Three days ago, two of my neighbours came for a book search in my house.
Neighbour 1: This guy is looking for motivational books. Do you have any in hard copy?
Me: Motivational books? From me? No way.
This guy: Which other interesting ones do you have?
So, I walk them over to my book shelf, and now that they are not readers, they turn towards me their eyes asking the obvious ‘which one?’
Me: All these are interesting. But for starters (I have always wanted to use this term), I will let you have Zoo.
They take turns to look at the book, I hear one say the 300 pages are a lot, before another one screams, ‘Aaaaah. Written by Chanchori? Should be a good one’.
At this point, I quickly get excited because ever since I moved here, I am yet to find someone I can have a conversation with about books. And this one seems to be quite a catch.
Me: Haiya. You know Chanchori?
Neighbour 1: The one who wrote the Uber Story? Definitely yes.
Me: How do you know him?
Neighbour 1: I follow him on Facebook.
Kenyans! Starters! That is not even close to knowing somebody!
I asked them whether they went to boarding school in primary school. They said No. I let them have the book, though I knew they would have a hard time relating to the book in the way I did.
Best thing that happened to me this week? Zoo
The story is told by a young boy who goes to boarding school at the age of eight years, and lasts in the school for five years until he clears his standard eight national examinations. It is not an easy ride for him. I doubt it is any different for any other person, owing to the fact that he was introverted, shy, did not know any other language apart from his mother tongue and was in the same class with his elder brother who was like a stranger to him, and subjected him to the most traumatic experiences.
If you went to a boarding school in primary, mostly a Catholic school, you will notice the striking similarities between the school in the book, which the boy refers to as a Zoo, with the students as Animals, and the boarding school you attended. Like the evening prayer routines, the Sunday/Saturday masses, the food, the dormitories, unruly students, the theft, nostalgic visiting days, the punishments.
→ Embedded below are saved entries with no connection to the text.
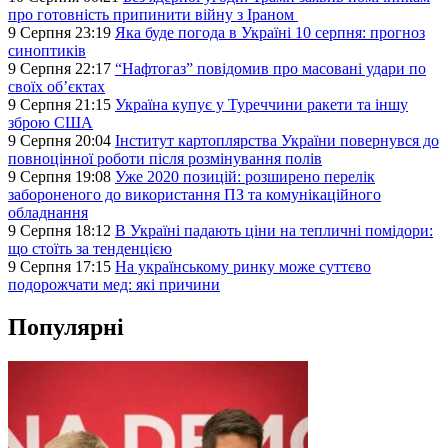
про готовність припинити війну з Іраном
9 Серпня 23:19
Яка буде погода в Україні 10 серпня: прогноз
синоптиків
9 Серпня 22:17
“Нафтогаз” повідомив про масовані удари по
своїх об’єктах
9 Серпня 21:15
Україна купує у Туреччини ракети та іншу
зброю США
9 Серпня 20:04
Інститут картоплярства України повернувся до
повноцінної роботи після розмінування полів
9 Серпня 19:08
Уже 2020 позицій: розширено перелік
забороненого до використання ПЗ та комунікаційного
обладнання
9 Серпня 18:12
В Україні падають ціни на тепличні помідори:
що стоїть за тенденцією
9 Серпня 17:15
На українському ринку може суттєво
подорожчати мед: які причини
Популярні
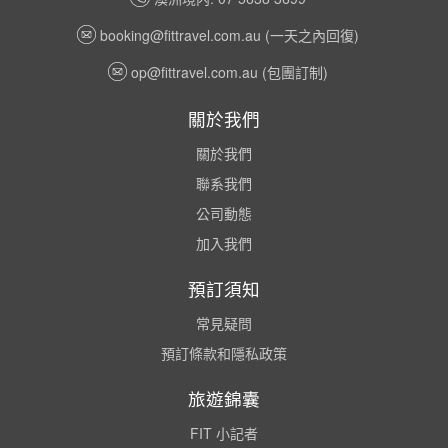
booking@fittravel.com.au
(一天之內回復)
op@fittravel.com.au
(包團訂制)
關於我們
關於我們
聯系我們
公司動態
加入我們
預訂須知
常見疑問
預訂條款和隱私政策
旅遊錦囊
FIT 小記者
I could not speak better of the emotional torture than the way the author puts it. At the tender age of eight, one is faced with the huge task of decision-making, trying to fit in, waking up at four o’clock in the morning and being punished even when you had no idea what exactly was your mistake.
There is somewhere in the book the author describes how the boy was beaten because he did not want to be the class prefect, and that was because he could not handle all the pressure that came with it. Another time, the whole school was caned throughout the night because one of them had found a thorn in their food, and the rest had poured the food in the dining hall. You want me to talk about the time he was caned because he scored 80% and not 100%? No.
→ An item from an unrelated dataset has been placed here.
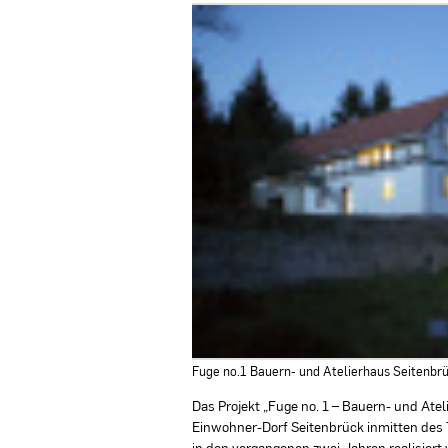
Fuge no.1 Bauern- und Atelierhaus Seitenbrü
Das Projekt „Fuge no. 1 – Bauern- und Atel
Einwohner-Dorf Seitenbrück inmitten des 
in den vergangenen zwei Jahren realisie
This book made me think about my primary school days, and the amount of torture we unknowingly persevered. Like compulsory choir practice on Sunday afternoons, going for close to three days with dry water taps, being caned all the time. And fear. Fear was the order of the day.
I remember there was a time we were caned at 9.30pm, just at the end of the night preps, because the teacher said we made our prayers too fast. You know that plastic handle that used to come attached to buckets? Yes, that one. We were ordered to remove our sweaters and that red thing did justice to our backs. I think I still have the mark it left on my back. That pointed tip literally dug into my flesh, and I had to go for weeks without washing my back. And no one dared say a thing.
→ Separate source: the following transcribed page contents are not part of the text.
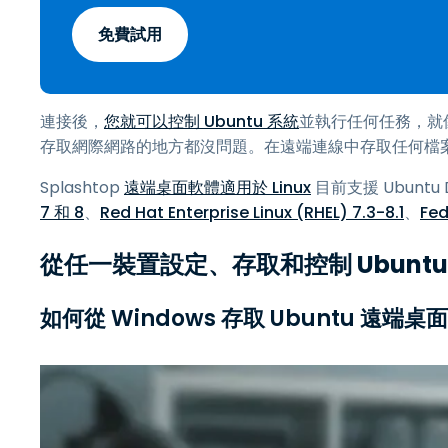
免費試用
連接後，
您就可以控制 Ubuntu 系統
並執行任何任務，就
存取網際網路的地方都沒問題。在遠端連線中存取任何檔
Splashtop
遠端桌面軟體適用於 Linux
目前支援 Ubuntu D
7 和 8
、
Red Hat Enterprise Linux (RHEL) 7.3-8.1
、
Fed
從任一裝置設定、存取和控制 Ubuntu
如何從 Windows 存取 Ubuntu 遠端桌面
Now that I think of it, I think someone should have said something. Something like not all of us were that religious. That it was not right to shove the prayers down our throats. That prayers were prayers, no matter how fast they were said. And I don’t think God is that slow to miss our prayers because we said them fast. I mean, He created all these in six days!
But we were just kids. Letting fear drive us all the way.
Reading Zoo made me pause after every chapter, holding my breath as I thought about the effects of the toxicity in our school systems. I kept holding my breath for the boys, and loved the book even more because there is so much humour in there you cannot miss a good laugh.
That is it for today. Get your copy of the book. I guarantee you happiness.